The Report is recommending an immediate review of the limits of deposit protection. Presently the Act provided a warranty on deposits up to a maximum up to $40,000 for freehold homes and $20,000 for condominiums. The Report recommends that these amounts should not be fixed and instead be indexed or tied to the actual price of the home. Builders should expect some allowance for these limits to increase.

The Report also addresses the fact that only condominium deposits require the builder to hold said deposits "in trust" in accordance with the Condominium Act 1998, S.O. 1998, c. 19; therefore in the event of a builder failure, (absent fraud or criminal behaviour), deposits are available to reimburse new home purchasers. It is proposed that the trust obligation be extended to freehold townhomes without negatively affecting smaller builders. In addition, there would be no distinction between monies paid toward the purchase price and amounts paid for upgrades under an agreement of purchase and sale, with all monies paid in advance, treated as deposit monies that will benefit from deposit protection.

Conclusion

While the Report has proposed much needed reform, it has also come up short on acknowledging difficulties experienced by small to medium sized builders, who like homeowners, have experienced their share of frustration with Tarion.

This is not surprising, as it is much easier for the Government to sell any new legislation as a consumer protection measure rather than an effort to assist builders and developers. This, however, is unfortunate, given the climate of soaring housing prices and a severe shortage of new and affordable freehold homes. The Government should not miss this opportunity to consider measures to help encourage new home building instead of discouraging it.

Ultimately, the report is substantial but provides only a glimpse into what the Government's proposed legislation will look like.
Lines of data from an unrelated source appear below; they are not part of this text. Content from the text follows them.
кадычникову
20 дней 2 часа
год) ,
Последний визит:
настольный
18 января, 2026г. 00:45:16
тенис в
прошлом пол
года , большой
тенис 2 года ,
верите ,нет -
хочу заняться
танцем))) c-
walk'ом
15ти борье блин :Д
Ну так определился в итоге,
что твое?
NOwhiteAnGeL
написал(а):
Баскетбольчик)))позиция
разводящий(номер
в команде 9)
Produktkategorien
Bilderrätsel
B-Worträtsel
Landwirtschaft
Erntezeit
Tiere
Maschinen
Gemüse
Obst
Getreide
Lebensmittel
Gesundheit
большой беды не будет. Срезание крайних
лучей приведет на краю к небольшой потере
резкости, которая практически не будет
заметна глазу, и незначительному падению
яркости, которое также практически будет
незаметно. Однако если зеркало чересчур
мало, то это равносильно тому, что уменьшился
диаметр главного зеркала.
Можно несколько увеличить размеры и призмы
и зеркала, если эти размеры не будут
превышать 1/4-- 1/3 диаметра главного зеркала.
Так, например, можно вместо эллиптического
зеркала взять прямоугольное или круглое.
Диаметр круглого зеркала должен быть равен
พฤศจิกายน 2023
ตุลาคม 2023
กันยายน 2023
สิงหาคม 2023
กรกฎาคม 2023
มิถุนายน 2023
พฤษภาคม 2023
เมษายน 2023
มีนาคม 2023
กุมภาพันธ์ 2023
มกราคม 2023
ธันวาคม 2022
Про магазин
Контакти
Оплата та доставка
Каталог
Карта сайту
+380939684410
What is certain is that Tarion will lose its role as the regulator of new home builders and will only continue to operate in a relegated capacity, as a not-for-profit warranty provider, competing with other insurance companies offering the same service.

While it is too early to tell how the proposed legislation will truly affect homeowners and builders, based on the proposals made by Justice Cunningham, it is clear that wholesale change is coming and that such change is welcome, perhaps not by Tarion but by both homeowners and to a lesser extent, builders. The most important thing the Government can do is to bring some much needed accountability to the bodies charged with regulating builders and providing warranty coverage. If Tarion is good at one thing, it would be congratulating itself on just how well it does its job; the trouble for Tarion is, there is no longer anyone listening.

The content of this article is intended to provide a general guide to the subject matter. Specialist advice should be sought about your specific circumstances.